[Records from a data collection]

________________

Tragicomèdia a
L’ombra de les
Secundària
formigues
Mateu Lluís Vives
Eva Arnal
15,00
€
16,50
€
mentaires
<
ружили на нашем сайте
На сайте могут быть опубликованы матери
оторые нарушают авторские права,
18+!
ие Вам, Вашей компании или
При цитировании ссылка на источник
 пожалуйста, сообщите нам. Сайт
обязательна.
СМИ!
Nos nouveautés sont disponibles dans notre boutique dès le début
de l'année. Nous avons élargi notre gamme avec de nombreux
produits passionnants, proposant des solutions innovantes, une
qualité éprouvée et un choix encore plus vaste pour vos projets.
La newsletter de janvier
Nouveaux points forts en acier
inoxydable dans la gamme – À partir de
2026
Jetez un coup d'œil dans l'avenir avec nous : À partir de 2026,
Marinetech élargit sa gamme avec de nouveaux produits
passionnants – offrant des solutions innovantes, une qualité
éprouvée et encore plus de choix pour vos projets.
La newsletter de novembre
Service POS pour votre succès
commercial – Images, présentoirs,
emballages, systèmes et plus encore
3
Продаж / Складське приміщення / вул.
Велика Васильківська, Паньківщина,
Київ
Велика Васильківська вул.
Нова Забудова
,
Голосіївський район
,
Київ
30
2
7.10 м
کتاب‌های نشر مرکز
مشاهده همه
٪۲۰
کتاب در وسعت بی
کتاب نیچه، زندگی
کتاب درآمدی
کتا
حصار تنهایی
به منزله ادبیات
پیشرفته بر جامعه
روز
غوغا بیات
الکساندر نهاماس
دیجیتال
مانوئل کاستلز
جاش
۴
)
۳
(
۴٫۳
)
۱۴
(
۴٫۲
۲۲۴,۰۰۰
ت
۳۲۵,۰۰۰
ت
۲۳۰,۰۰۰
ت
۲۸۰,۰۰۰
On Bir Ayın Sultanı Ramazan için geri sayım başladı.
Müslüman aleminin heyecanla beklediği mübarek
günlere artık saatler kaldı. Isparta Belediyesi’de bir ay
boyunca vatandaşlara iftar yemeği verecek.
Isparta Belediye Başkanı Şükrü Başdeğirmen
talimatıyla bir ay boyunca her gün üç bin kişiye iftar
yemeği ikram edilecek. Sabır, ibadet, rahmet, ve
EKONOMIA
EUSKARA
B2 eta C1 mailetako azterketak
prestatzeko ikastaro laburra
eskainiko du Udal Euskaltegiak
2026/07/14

________________

Task directions | Write the records out again. Keep every line exactly as it is.

Expected answer |
Tragicomèdia a
L’ombra de les
Secundària
formigues
Mateu Lluís Vives
Eva Arnal
15,00
€
16,50
€
mentaires
<
ружили на нашем сайте
На сайте могут быть опубликованы матери
оторые нарушают авторские права,
18+!
ие Вам, Вашей компании или
При цитировании ссылка на источник
 пожалуйста, сообщите нам. Сайт
обязательна.
СМИ!
Nos nouveautés sont disponibles dans notre boutique dès le début
de l'année. Nous avons élargi notre gamme avec de nombreux
produits passionnants, proposant des solutions innovantes, une
qualité éprouvée et un choix encore plus vaste pour vos projets.
La newsletter de janvier
Nouveaux points forts en acier
inoxydable dans la gamme – À partir de
2026
Jetez un coup d'œil dans l'avenir avec nous : À partir de 2026,
Marinetech élargit sa gamme avec de nouveaux produits
passionnants – offrant des solutions innovantes, une qualité
éprouvée et encore plus de choix pour vos projets.
La newsletter de novembre
Service POS pour votre succès
commercial – Images, présentoirs,
emballages, systèmes et plus encore
3
Продаж / Складське приміщення / вул.
Велика Васильківська, Паньківщина,
Київ
Велика Васильківська вул.
Нова Забудова
,
Голосіївський район
,
Київ
30
2
7.10 м
کتاب‌های نشر مرکز
مشاهده همه
٪۲۰
کتاب در وسعت بی
کتاب نیچه، زندگی
کتاب درآمدی
کتا
حصار تنهایی
به منزله ادبیات
پیشرفته بر جامعه
روز
غوغا بیات
الکساندر نهاماس
دیجیتال
مانوئل کاستلز
جاش
۴
)
۳
(
۴٫۳
)
۱۴
(
۴٫۲
۲۲۴,۰۰۰
ت
۳۲۵,۰۰۰
ت
۲۳۰,۰۰۰
ت
۲۸۰,۰۰۰
On Bir Ayın Sultanı Ramazan için geri sayım başladı.
Müslüman aleminin heyecanla beklediği mübarek
günlere artık saatler kaldı. Isparta Belediyesi’de bir ay
boyunca vatandaşlara iftar yemeği verecek.
Isparta Belediye Başkanı Şükrü Başdeğirmen
talimatıyla bir ay boyunca her gün üç bin kişiye iftar
yemeği ikram edilecek. Sabır, ibadet, rahmet, ve
EKONOMIA
EUSKARA
B2 eta C1 mailetako azterketak
prestatzeko ikastaro laburra
eskainiko du Udal Euskaltegiak
2026/07/14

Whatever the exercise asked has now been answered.